Добавить в цитаты Настройки чтения

Страница 20 из 35



 - Хоть бы дубину, что ли, взял, - хладнокровно посоветовал он, - вон, подходящая валяется.

 Сольмир невольно оглянулся, посмотреть на дубину, и густо покраснел. Он действительно никак не мог соперничать с опытным воином. Харальд молча стоял и ждал дальнейшего развития событий. Любава бессильно прислонилась к корявому стволу дуба.

 - Ага, ты стоишь, такой сильный, невозмутимый, - злобно заявил Сольмир, пустив в ход то оружие, которым он прекрасно владел - дар слова, - и тебе нет никакого дела до того, что мать твоего сына из-за тебя собралась вешаться.

 Дар слова - убойная вещь. Варяг неожиданно побледнел и сделал шаг назад, не отрывая пристального взгляда холодных серых глаз от лица сказителя.

 - Если уж так невтерпеж, так встречался бы незаметно, зачем же обниматься с бабой на глазах у любящей тебя Ростилы? Неужели тебе все равно? Ей и так в жизни досталось. А еще и любимый последним дерьмом оказался.

 Любава тихо застонала и ухватилась руками за ближайшую ветку, невольно представив себе, как Сольмирова голова слетает с плеч. Но Харальд сохранил полное спокойствие. Наступило молчание. Сольмир обреченно разжал кулаки и развернулся уходить.

 - Почему ты думаешь, что Ростила носит моего ребенка? - холодно спросил Харальд.

 - Отец Афанасий только что сказал, - безнадежно ответил Сольмир.

 В словах отца Афанасия не сомневался никто из тех, кто о нем знал. Совсем недавно бездетные супруги, в избе которых он жил, сообщили всей деревне, что неплодная ранее Тэкла ждет ребенка. И это бы еще было ладно, в конце концов, всякое можно подумать, но немолодая женщина помолодела на пару десятков лет и выглядела теперь молодой и невероятно счастливой. После этого в деревню Вершичи со всех окрестностей потянулись болящие за исцелением. Особенно отец Афанасий жалел деревенских баб. Слава о чудесном старце, жалостливом и всеведущем, мгновенно разнеслась по окрестным деревням. Поэтому никого и не удивило, что отец Афанасий оказался на пути у Ростилы в критический момент. И в его словах насчет сына тоже никто не усомнился.

 - Сказал, что ребенок мой?

 - А чей же еще? - вяло ответил Сольмир. И, поскольку Харальд молчал и не шевелился, внимательно посмотрел на него.

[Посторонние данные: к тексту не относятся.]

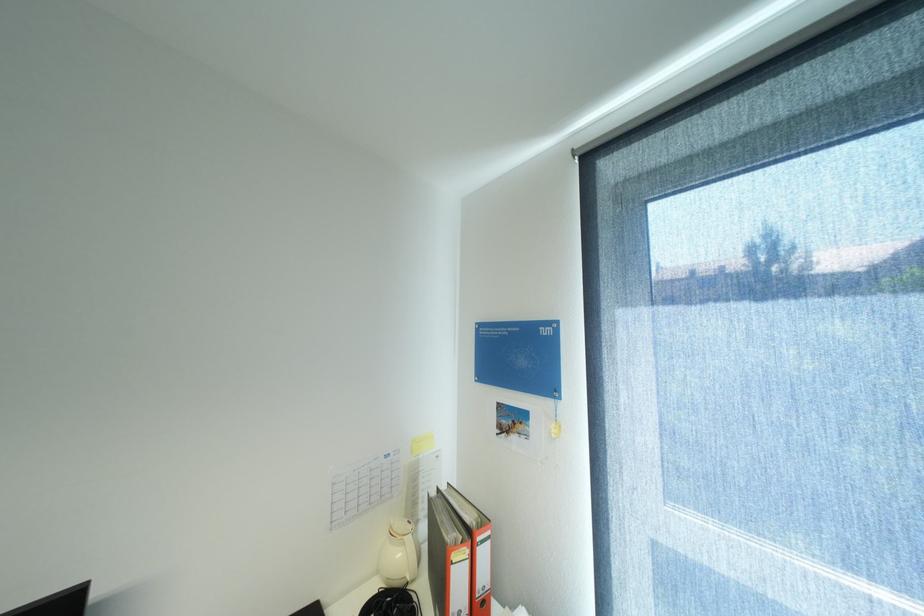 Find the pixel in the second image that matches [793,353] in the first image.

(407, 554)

 - Ах, это ты ее так наказывал? До смерти, да? Кстати, я сам уверил Збигнева перед отъездом, что вы с Ростилой муж и жена. К твоей жене он бы подкатываться не стал. Кто его просветил, что она тебе не жена? Уж во всяком случае, не влюбленная в тебя женщина, мечтающая ею стать.

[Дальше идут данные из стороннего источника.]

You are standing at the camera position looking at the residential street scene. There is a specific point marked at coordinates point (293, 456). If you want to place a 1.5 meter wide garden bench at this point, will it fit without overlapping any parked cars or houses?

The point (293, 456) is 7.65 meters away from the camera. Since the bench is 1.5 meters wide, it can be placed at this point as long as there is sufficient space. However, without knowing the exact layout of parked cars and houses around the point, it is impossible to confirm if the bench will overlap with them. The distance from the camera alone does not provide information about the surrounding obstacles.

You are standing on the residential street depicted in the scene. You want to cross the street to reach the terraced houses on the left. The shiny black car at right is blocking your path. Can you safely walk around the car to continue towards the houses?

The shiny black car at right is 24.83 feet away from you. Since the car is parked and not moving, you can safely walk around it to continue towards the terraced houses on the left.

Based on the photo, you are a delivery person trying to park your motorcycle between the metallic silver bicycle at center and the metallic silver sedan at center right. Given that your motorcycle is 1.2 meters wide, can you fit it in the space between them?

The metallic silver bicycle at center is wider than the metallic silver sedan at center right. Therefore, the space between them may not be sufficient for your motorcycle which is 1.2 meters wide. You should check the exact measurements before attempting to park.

 - И не я, - резко ответил Харальд. - Я с ним никогда не разговаривал.

 - А кто вообще виноват, что она тебе до сих пор не жена? - снова завелся сказитель. - Женился бы, никто бы к ней на выстрел стрелы не подошел. Так нет же. Жениться он не хочет, что с ней происходит ему не интересно, а она без него жить не может.

 - Любава, где сейчас Ростила? - спросил ни разу не обернувшийся в сторону новгородки варяг.

 - В моей горнице с отцом Афанасием.

 Харальд еще раз внимательно посмотрел на сказителя, о несчастной влюбленности которого они все уже знали, развернулся и направился в замок. Любава подошла к Сольмиру.

 - Пойду, пожалуй, Збигнева перенастрою, - сообщил тот, дергая себя за кудрявые волосы и размышляя о чем-то. - Болит у меня душа за Ростишу. Этот шабалдахнутый Збигнев своими приставаниями до добра не доведет.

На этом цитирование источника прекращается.